1. Stone composition analysis

Catch one, send it to Louis C. Herring Laboratory or the Mayo Renal Testing Lab. Calcium oxalate monohydrate, calcium oxalate dihydrate, calcium phosphate, uric acid, struvite, and cystine all point to completely different root causes. Treating without this is a shot in the dark.

2. Litholink 24-hour urine panel, ideally two collections on typical days.

Ordered through LabCorp by any urologist or nephrologist. Measures urinary calcium, oxalate, citrate, uric acid, sodium, magnesium, volume, pH, and calculates supersaturation for the common stone types. This shows what's dysregulated in your chemistry, which standard bloodwork completely misses.

The program that consistently solves cases general urologists can't is the University of Chicago Kidney Stone Program under Fredric Coe and Elaine Worcester, who built the modern metabolic framework for stone disease and publish the entire clinical framework free at kidneystones.uchicago.edu. Read that site before your next appointment. The Mayo Clinic Hyperoxaluria Center becomes the right destination if primary hyperoxaluria ends up on the differential. Cleveland Clinic and UCSF also run dedicated stone metabolism endourology. General urologists handle stones mechanically with shockwave, ureteroscopy, and stents. A stone program treats the underlying chemistry.

Conditions to rule out before accepting "idiopathic"

Primary hyperparathyroidism. Serum calcium, ionized calcium, PTH, 25-OH D, 1,25-OH D, phosphorus. Gets missed constantly because PTH can sit in the high normal range with a normal serum calcium and still drive aggressive stone formation in an otherwise healthy patient.

Distal renal tubular acidosis. Fasting urine pH, serum bicarbonate, anion gap.

Primary hyperoxaluria. Genetic testing for AGXT, GRHPR, HOGA1. Rare in general populations, but at your stone rate it has to be excluded.

Enteric hyperoxaluria from fat malabsorption and gut dysbiosis, especially with any significant prior antibiotic history that would have depleted Oxalobacter formigenes.
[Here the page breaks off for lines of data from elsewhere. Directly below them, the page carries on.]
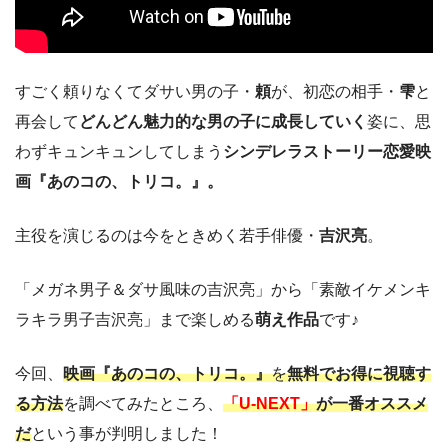
すごく頼りなくてダサい男の子・
頼
が、初恋の相手・
雫
と
再会して
どんどん魅力的な男の子に成長していく
姿に、思
わずキュンキュンしてしまう
シンデレラストーリー恋愛映
画『あのコの、トリコ。』。
主役を演じるのは今をときめく若手俳優・
吉沢亮
。
「メガネ男子＆ダサ風味の吉沢亮」から「素敵イケメンキ
ラキラ男子吉沢亮」まで楽しめる
萌え作品
です♪
今回、
映画『あのコの、トリコ。』
を
無料でお得に視聴す
る方法
を調べてみたところ、
「U-NEXT」
が一番オススメ
だ
という事が判明しました！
Cystinuria. Urine cystine screen.

RBC magnesium rather than serum magnesium, B6 (P5P) status, prior antibiotic exposure, fructose and sugar load, gut transit and fat digestion, and the 25-OH to 1,25-OH vitamin D ratio. Magnesium is a primary inhibitor of calcium oxalate nucleation in urine. B6 is the cofactor preventing endogenous oxalate synthesis from glyoxylate. A disrupted microbiome loses the species that degrade dietary oxalate before absorption. These layer on top of the metabolic workup once you know which stone type you're actually fighting.

Don't accept "drink more water and cut oxalate" as a treatment plan. At 50 stones a year something specific is broken, and it is almost always findable with the right workup.